In de praktijk worden mensen vaak eerst uitentreuren voor van alles behandeld, om daarna euthanasie te vragen. Terwijl je ook al van tevoren een weigering van bepaalde behandelingen – zoals verplaatsing naar de IC – kunt laten vastleggen, en dan heb ik het niet eens alleen over Covid. Je kunt een behandeling nooit afdwingen, maar wel altijd weigeren. Er wordt nog steeds te veel en te makkelijk behandeld. Niet voor niets heb ik zelf de vraag gesteld of je demente bejaarden in verpleeghuizen wel tegen Covid moet vaccineren. Ze zitten daar in de wachtkamer van de dood, met een gemiddelde verblijfsduur van een halfjaar. Dan moet je volgens mij om te beginnen veel terughoudender zijn met levensverlengende behandelingen. Dat is een mogelijkheid die zowel moreel als juridisch als psychologisch eenvoudiger is.’

Rozemond: ‘Mensen met dementie hebben het recht om daarover zelf te beslissen. Niet behandelen of niet vaccineren zonder overleg met deze mensen is in strijd met de Wet zorg en dwang en het VN-Verdrag Handicap. We moeten veel beter kijken naar de mensenrechten van deze patiënten en naar wat ze zelf nog wel kunnen en willen.’

Zelfdoding

In zijn boek pleit Rozemond voor zelf­beschikking in de ruimste zin van het woord. De initiatiefwet ‘Voltooid Leven’ van Pia Dijkstra voldoet daar in zijn ogen op voorhand niet aan.

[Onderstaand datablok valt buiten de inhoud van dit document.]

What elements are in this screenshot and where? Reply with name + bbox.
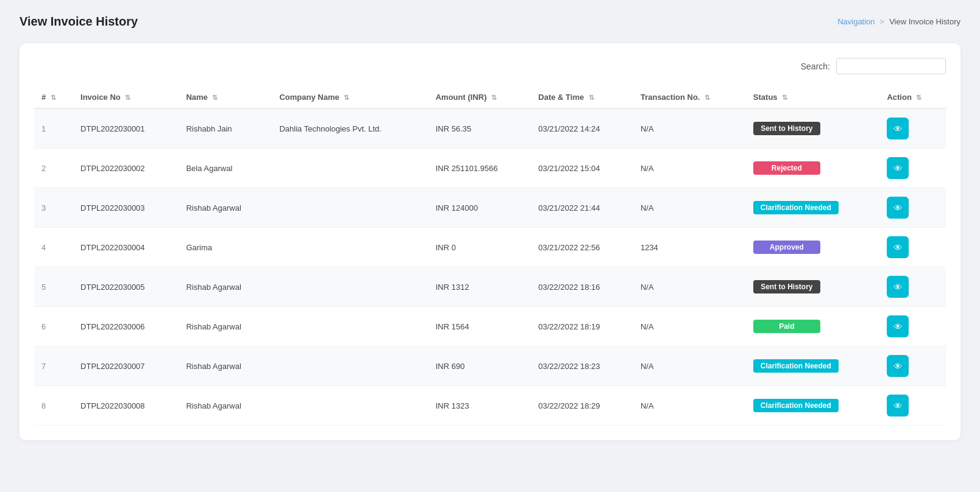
cell-transaction: N/A [633, 346, 746, 386]
cell-invoice-no: DTPL2022030003 [73, 188, 179, 228]
cell-status: Sent to History [746, 108, 880, 149]
cell-action: 👁 [879, 267, 946, 307]
cell-num: 4 [34, 228, 73, 267]
view-button[interactable]: 👁 [887, 355, 909, 377]
cell-action: 👁 [879, 108, 946, 149]
col-company[interactable]: Company Name ⇅ [272, 86, 428, 108]
table-row: 4 DTPL2022030004 Garima INR 0 03/21/2022… [34, 228, 946, 267]
table-header: # ⇅ Invoice No ⇅ Name ⇅ Company Name ⇅ A… [34, 86, 946, 108]
cell-status: Clarification Needed [746, 346, 880, 386]
cell-amount: INR 56.35 [428, 108, 531, 149]
table-body: 1 DTPL2022030001 Rishabh Jain Dahlia Tec… [34, 108, 946, 426]
cell-num: 1 [34, 108, 73, 149]
cell-status: Rejected [746, 149, 880, 188]
cell-company [272, 386, 428, 426]
cell-datetime: 03/21/2022 22:56 [531, 228, 633, 267]
col-name[interactable]: Name ⇅ [179, 86, 272, 108]
cell-transaction: N/A [633, 188, 746, 228]
cell-amount: INR 1564 [428, 307, 531, 346]
col-amount[interactable]: Amount (INR) ⇅ [428, 86, 531, 108]
status-badge: Rejected [753, 161, 820, 175]
cell-num: 6 [34, 307, 73, 346]
cell-datetime: 03/22/2022 18:19 [531, 307, 633, 346]
cell-amount: INR 0 [428, 228, 531, 267]
cell-amount: INR 124000 [428, 188, 531, 228]
cell-invoice-no: DTPL2022030002 [73, 149, 179, 188]
cell-name: Rishab Agarwal [179, 267, 272, 307]
eye-icon: 👁 [893, 124, 903, 134]
cell-name: Rishab Agarwal [179, 386, 272, 426]
cell-name: Rishab Agarwal [179, 188, 272, 228]
cell-company [272, 188, 428, 228]
sort-icon-datetime: ⇅ [589, 94, 594, 102]
col-status[interactable]: Status ⇅ [746, 86, 880, 108]
table-row: 1 DTPL2022030001 Rishabh Jain Dahlia Tec… [34, 108, 946, 149]
sort-icon-num: ⇅ [51, 94, 56, 102]
cell-action: 👁 [879, 188, 946, 228]
status-badge: Approved [753, 241, 820, 254]
sort-icon-company: ⇅ [344, 94, 349, 102]
cell-transaction: N/A [633, 307, 746, 346]
invoice-table: # ⇅ Invoice No ⇅ Name ⇅ Company Name ⇅ A… [34, 86, 946, 426]
view-button[interactable]: 👁 [887, 315, 909, 337]
cell-status: Clarification Needed [746, 188, 880, 228]
cell-name: Bela Agarwal [179, 149, 272, 188]
view-button[interactable]: 👁 [887, 118, 909, 139]
cell-transaction: N/A [633, 386, 746, 426]
cell-action: 👁 [879, 307, 946, 346]
cell-datetime: 03/22/2022 18:23 [531, 346, 633, 386]
cell-status: Paid [746, 307, 880, 346]
cell-num: 7 [34, 346, 73, 386]
eye-icon: 👁 [893, 242, 903, 253]
view-button[interactable]: 👁 [887, 197, 909, 219]
table-header-row: # ⇅ Invoice No ⇅ Name ⇅ Company Name ⇅ A… [34, 86, 946, 108]
cell-name: Rishab Agarwal [179, 307, 272, 346]
eye-icon: 👁 [893, 401, 903, 411]
view-button[interactable]: 👁 [887, 276, 909, 298]
cell-company: Dahlia Technologies Pvt. Ltd. [272, 108, 428, 149]
col-datetime[interactable]: Date & Time ⇅ [531, 86, 633, 108]
cell-status: Clarification Needed [746, 386, 880, 426]
cell-datetime: 03/21/2022 15:04 [531, 149, 633, 188]
cell-transaction: 1234 [633, 228, 746, 267]
col-num[interactable]: # ⇅ [34, 86, 73, 108]
cell-action: 👁 [879, 346, 946, 386]
cell-invoice-no: DTPL2022030006 [73, 307, 179, 346]
cell-amount: INR 1323 [428, 386, 531, 426]
cell-amount: INR 251101.9566 [428, 149, 531, 188]
cell-transaction: N/A [633, 108, 746, 149]
cell-num: 2 [34, 149, 73, 188]
cell-num: 5 [34, 267, 73, 307]
status-badge: Paid [753, 320, 820, 333]
col-action[interactable]: Action ⇅ [879, 86, 946, 108]
cell-datetime: 03/22/2022 18:16 [531, 267, 633, 307]
cell-invoice-no: DTPL2022030008 [73, 386, 179, 426]
view-button[interactable]: 👁 [887, 157, 909, 179]
cell-transaction: N/A [633, 149, 746, 188]
cell-invoice-no: DTPL2022030001 [73, 108, 179, 149]
page-wrapper: View Invoice History Navigation > View I… [0, 0, 980, 492]
cell-action: 👁 [879, 149, 946, 188]
search-row: Search: [34, 58, 946, 74]
sort-icon-status: ⇅ [782, 94, 787, 102]
view-button[interactable]: 👁 [887, 236, 909, 258]
table-row: 8 DTPL2022030008 Rishab Agarwal INR 1323… [34, 386, 946, 426]
breadcrumb-nav[interactable]: Navigation [837, 17, 875, 26]
search-input[interactable] [836, 58, 946, 74]
cell-company [272, 149, 428, 188]
cell-datetime: 03/22/2022 18:29 [531, 386, 633, 426]
sort-icon-name: ⇅ [212, 94, 218, 102]
view-button[interactable]: 👁 [887, 395, 909, 416]
page-title: View Invoice History [20, 15, 138, 29]
status-badge: Sent to History [753, 280, 820, 293]
cell-company [272, 346, 428, 386]
status-badge: Clarification Needed [753, 399, 839, 412]
search-label: Search: [801, 62, 830, 71]
col-transaction[interactable]: Transaction No. ⇅ [633, 86, 746, 108]
cell-name: Rishab Agarwal [179, 346, 272, 386]
cell-datetime: 03/21/2022 21:44 [531, 188, 633, 228]
breadcrumb: Navigation > View Invoice History [837, 17, 960, 26]
cell-transaction: N/A [633, 267, 746, 307]
eye-icon: 👁 [893, 163, 903, 174]
col-invoice-no[interactable]: Invoice No ⇅ [73, 86, 179, 108]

Rozemond: ‘Die wet is gebaseerd op een arbitraire leeftijdsgrens. Waarom zou iemand pas vanaf zijn 75ste die doodswens kunnen hebben? Vervolgens is er een paternalistisch mechanisme: de persoon in kwestie moet met een levenseindebegeleider gaan praten. Waar bemoeit de overheid zich mee? Iedereen heeft het recht om zijn eigen leven naar eigen inzicht in te vullen; ieder mens heeft ook het recht om zijn eigen leven te beëindigen. Bepaalde vormen van hulp bij zelfdoding zouden dan ook niet meer strafbaar moeten zijn. Als iemand het zelf wil regelen en daarvoor advies vraagt bij een ervaren zelfdodingsconsulent, dan heeft de staat daar niets mee te maken. Het wordt tijd dat de wetgeving nu eens werkelijk liberaal wordt op dit punt.’

Dupuis: ‘Daar ben ik het geheel mee eens. Als mensen op eigen initiatief, dus zonder arts, dodelijke middelen proberen te verzamelen, dan is dat hun eigen zaak. Degenen die hen daarbij helpen dienen niet gestraft te worden. Dat zou ook veel druk bij artsen wegnemen. Hulp bij zelfdoding bij voorbaat een misdrijf noemen, zoals de wet nu doet, is een relict uit een andere tijd. Zo’n middel zou gewoon beschikbaar moeten zijn in de apotheek. Misschien wel met een vragenlijstje erbij. Doe eens een test in een stad en een provincie, kijk hoe dit uitpakt, evalueer het grondig en schrap dat verbod. Dit is het privédomein van de moraal. Daar hoort ook bij dat je, als je oud bent en der dagen zat, zonder bloedvergieten of vreemde sprongen deze aarde kunt verlaten als je dat wilt.’